# Exercise description
Copy all records exactly; omit pictures.

# Records for processing
'''
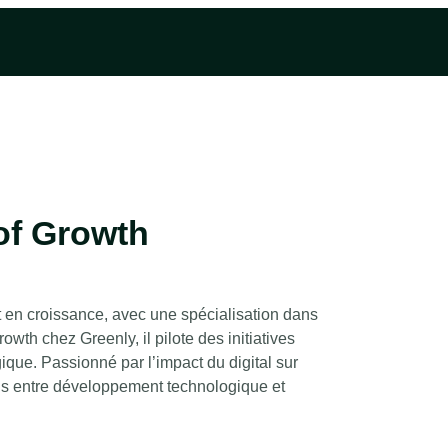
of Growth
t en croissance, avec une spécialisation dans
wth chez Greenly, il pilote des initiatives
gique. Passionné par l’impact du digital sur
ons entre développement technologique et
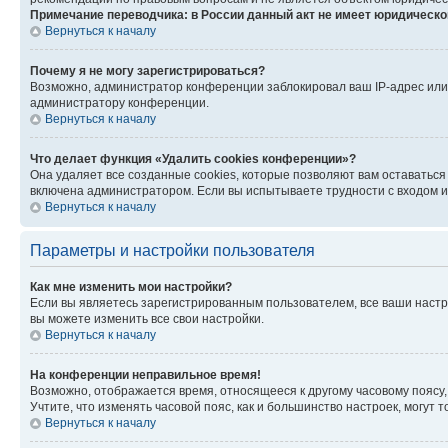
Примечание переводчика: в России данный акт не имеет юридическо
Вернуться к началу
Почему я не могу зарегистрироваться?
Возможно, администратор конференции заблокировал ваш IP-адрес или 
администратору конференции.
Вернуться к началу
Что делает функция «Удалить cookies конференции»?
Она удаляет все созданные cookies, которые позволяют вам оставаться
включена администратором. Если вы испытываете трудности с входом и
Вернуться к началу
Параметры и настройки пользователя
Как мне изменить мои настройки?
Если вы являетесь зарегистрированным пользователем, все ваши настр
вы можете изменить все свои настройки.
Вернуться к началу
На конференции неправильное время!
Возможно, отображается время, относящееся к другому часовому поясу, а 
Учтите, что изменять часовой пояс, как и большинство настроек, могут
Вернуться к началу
'''
# Result below
of Growth
t en croissance, avec une spécialisation dans
wth chez Greenly, il pilote des initiatives
gique. Passionné par l’impact du digital sur
ons entre développement technologique et
Примечание переводчика: в России данный акт не имеет юридическо
Вернуться к началу
Почему я не могу зарегистрироваться?
Возможно, администратор конференции заблокировал ваш IP-адрес или 
администратору конференции.
Вернуться к началу
Что делает функция «Удалить cookies конференции»?
Она удаляет все созданные cookies, которые позволяют вам оставаться
включена администратором. Если вы испытываете трудности с входом и
Вернуться к началу
Параметры и настройки пользователя
Как мне изменить мои настройки?
Если вы являетесь зарегистрированным пользователем, все ваши настр
вы можете изменить все свои настройки.
Вернуться к началу
На конференции неправильное время!
Возможно, отображается время, относящееся к другому часовому поясу, а 
Учтите, что изменять часовой пояс, как и большинство настроек, могут
Вернуться к началу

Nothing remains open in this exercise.